ENTRIES SUPPLIED Start Marker

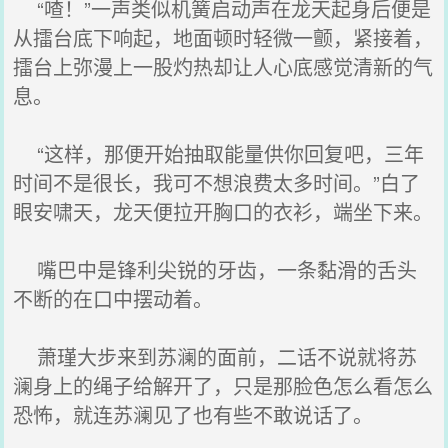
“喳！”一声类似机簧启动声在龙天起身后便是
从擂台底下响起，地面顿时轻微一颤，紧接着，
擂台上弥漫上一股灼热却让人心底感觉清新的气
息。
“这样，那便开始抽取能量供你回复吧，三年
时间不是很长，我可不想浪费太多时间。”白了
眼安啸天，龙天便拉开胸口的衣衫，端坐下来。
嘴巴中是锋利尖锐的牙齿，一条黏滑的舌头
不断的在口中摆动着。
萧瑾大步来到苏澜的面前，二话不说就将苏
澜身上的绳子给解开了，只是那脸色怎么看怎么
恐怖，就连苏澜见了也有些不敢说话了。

ENTRIES SUPPLIED End Marker
ENTRIES SUPPLIED Start Marker

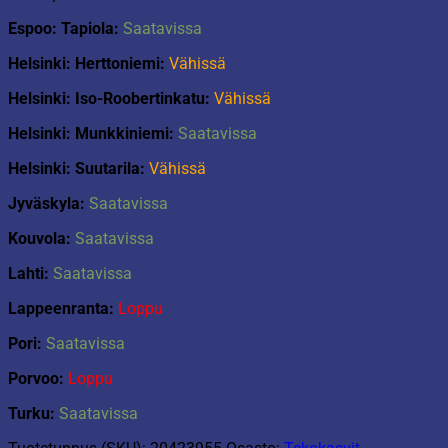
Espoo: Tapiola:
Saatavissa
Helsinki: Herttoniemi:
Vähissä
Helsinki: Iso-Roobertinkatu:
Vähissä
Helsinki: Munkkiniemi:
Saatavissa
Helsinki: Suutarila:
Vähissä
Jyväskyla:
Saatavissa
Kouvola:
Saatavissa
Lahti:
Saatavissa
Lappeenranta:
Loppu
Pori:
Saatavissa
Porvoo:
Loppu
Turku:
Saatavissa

ENTRIES SUPPLIED End Marker

### TASK PROMPT
As you read the records above, find each line that contains "Helsinki" and copy it.

### EXERCISE ANSWER
Helsinki: Herttoniemi:
Helsinki: Iso-Roobertinkatu:
Helsinki: Munkkiniemi:
Helsinki: Suutarila:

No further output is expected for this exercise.